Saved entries

Segment Open

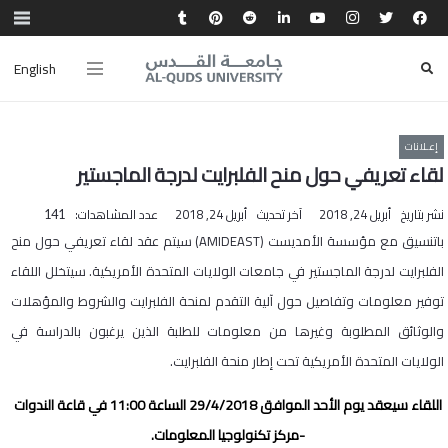
English
إعـلانات
لقاء تعريفي حول منح الفلبرايت لدرجة الماجستير
نشر بتاريخ
أبريل 24, 2018
آخر تحديث
أبريل 24, 2018
عدد المشاهدات:
141
باتنسيق مع مؤسسة الأمديست (AMIDEAST) سيتم عقد لقاء تعريفي حول منح
الفلبرايت لدرجة الماجستير في جامعات الولايات المتحدة الأمريكية. سيتخلل اللقاء
توفير معلومات وتفاصيل حول آلية التقدم لمنحة الفلبرايت والشروط والمؤهلات
والوثائق المطلوبة وغيرها من معلومات للطلبة الذين يرغبون بالدراسة في
الولايات المتحدة الأمريكية تحت إطار منحة الفلبرايت.
اللقاء سيعقد يوم الأحد الموافق 29/4/2018 الساعة 11:00 في قاعة الندوات
-مركز تكنولوجيا المعلومات.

Segment Closed

# WHAT IS EXPECTED
Word for word, please reproduce each entry above and leave out every picture.

# ANSWER TO THIS TASK
English
إعـلانات
لقاء تعريفي حول منح الفلبرايت لدرجة الماجستير
نشر بتاريخ
أبريل 24, 2018
آخر تحديث
أبريل 24, 2018
عدد المشاهدات:
141
باتنسيق مع مؤسسة الأمديست (AMIDEAST) سيتم عقد لقاء تعريفي حول منح
الفلبرايت لدرجة الماجستير في جامعات الولايات المتحدة الأمريكية. سيتخلل اللقاء
توفير معلومات وتفاصيل حول آلية التقدم لمنحة الفلبرايت والشروط والمؤهلات
والوثائق المطلوبة وغيرها من معلومات للطلبة الذين يرغبون بالدراسة في
الولايات المتحدة الأمريكية تحت إطار منحة الفلبرايت.
اللقاء سيعقد يوم الأحد الموافق 29/4/2018 الساعة 11:00 في قاعة الندوات
-مركز تكنولوجيا المعلومات.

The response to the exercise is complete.